PointCA: Evaluating the Robustness of 3D Point Cloud Completion Models
Against Adversarial Examples
- URL: http://arxiv.org/abs/2211.12294v1
- Date: Tue, 22 Nov 2022 14:15:41 GMT
- Title: PointCA: Evaluating the Robustness of 3D Point Cloud Completion Models
Against Adversarial Examples
- Authors: Shengshan Hu, Junwei Zhang, Wei Liu, Junhui Hou, Minghui Li, Leo Yu
Zhang, Hai Jin, Lichao Sun
- Abstract summary: We propose PointCA, the first adversarial attack against 3D point cloud completion models.
PointCA can generate adversarial point clouds that maintain high similarity with the original ones.
We show that PointCA can cause a performance degradation from 77.9% to 16.7%, with the structure chamfer distance kept below 0.01.
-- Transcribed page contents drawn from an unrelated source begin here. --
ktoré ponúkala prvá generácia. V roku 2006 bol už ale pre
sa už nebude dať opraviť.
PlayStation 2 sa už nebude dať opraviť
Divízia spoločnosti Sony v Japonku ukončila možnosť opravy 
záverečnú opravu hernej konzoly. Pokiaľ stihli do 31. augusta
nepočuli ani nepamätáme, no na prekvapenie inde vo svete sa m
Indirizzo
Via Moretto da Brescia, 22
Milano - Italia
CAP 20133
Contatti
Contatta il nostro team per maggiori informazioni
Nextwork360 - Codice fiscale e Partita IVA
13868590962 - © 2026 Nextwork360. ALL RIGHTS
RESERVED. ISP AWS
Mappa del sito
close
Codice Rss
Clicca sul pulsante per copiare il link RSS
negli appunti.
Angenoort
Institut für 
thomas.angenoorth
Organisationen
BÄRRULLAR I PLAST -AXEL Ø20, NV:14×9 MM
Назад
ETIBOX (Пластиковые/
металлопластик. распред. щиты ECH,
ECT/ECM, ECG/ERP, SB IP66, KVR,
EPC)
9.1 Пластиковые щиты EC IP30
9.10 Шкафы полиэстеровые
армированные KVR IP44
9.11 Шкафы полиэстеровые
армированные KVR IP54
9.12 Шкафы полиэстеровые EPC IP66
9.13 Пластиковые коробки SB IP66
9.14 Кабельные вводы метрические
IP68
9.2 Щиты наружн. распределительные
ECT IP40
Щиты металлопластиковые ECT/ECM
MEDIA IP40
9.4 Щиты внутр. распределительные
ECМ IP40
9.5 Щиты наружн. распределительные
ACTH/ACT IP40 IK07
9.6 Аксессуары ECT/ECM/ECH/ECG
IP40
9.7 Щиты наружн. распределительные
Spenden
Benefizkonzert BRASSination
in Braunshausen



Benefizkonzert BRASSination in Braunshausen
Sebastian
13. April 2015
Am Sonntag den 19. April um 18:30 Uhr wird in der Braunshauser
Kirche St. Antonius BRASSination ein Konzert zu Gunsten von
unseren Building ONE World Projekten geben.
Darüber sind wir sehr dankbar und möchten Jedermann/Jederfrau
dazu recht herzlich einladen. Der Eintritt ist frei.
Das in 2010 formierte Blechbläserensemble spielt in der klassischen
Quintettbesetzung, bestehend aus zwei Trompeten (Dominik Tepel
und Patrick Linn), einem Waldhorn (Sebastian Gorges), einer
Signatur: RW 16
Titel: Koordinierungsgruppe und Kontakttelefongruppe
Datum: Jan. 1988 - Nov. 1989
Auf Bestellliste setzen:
- Score: 63.84378007819262
- License: http://arxiv.org/licenses/nonexclusive-distrib/1.0/
- Abstract: Point cloud completion, as the upstream procedure of 3D recognition and
segmentation, has become an essential part of many tasks such as navigation and
scene understanding. While various point cloud completion models have
demonstrated their powerful capabilities, their robustness against adversarial
attacks, which have been proven to be fatally malicious towards deep neural
networks, remains unknown. In addition, existing attack approaches towards
point cloud classifiers cannot be applied to the completion models due to
different output forms and attack purposes. In order to evaluate the robustness
of the completion models, we propose PointCA, the first adversarial attack
against 3D point cloud completion models. PointCA can generate adversarial
point clouds that maintain high similarity with the original ones, while being
completed as another object with totally different semantic information.
Specifically, we minimize the representation discrepancy between the
adversarial example and the target point set to jointly explore the adversarial
point clouds in the geometry space and the feature space. Furthermore, to
launch a stealthier attack, we innovatively employ the neighbourhood density
information to tailor the perturbation constraint, leading to geometry-aware
and distribution-adaptive modifications for each point. Extensive experiments
against different premier point cloud completion networks show that PointCA can
cause a performance degradation from 77.9% to 16.7%, with the structure chamfer
distance kept below 0.01. We conclude that existing completion models are
severely vulnerable to adversarial examples, and state-of-the-art defenses for
point cloud classification will be partially invalid when applied to incomplete
and uneven point cloud data.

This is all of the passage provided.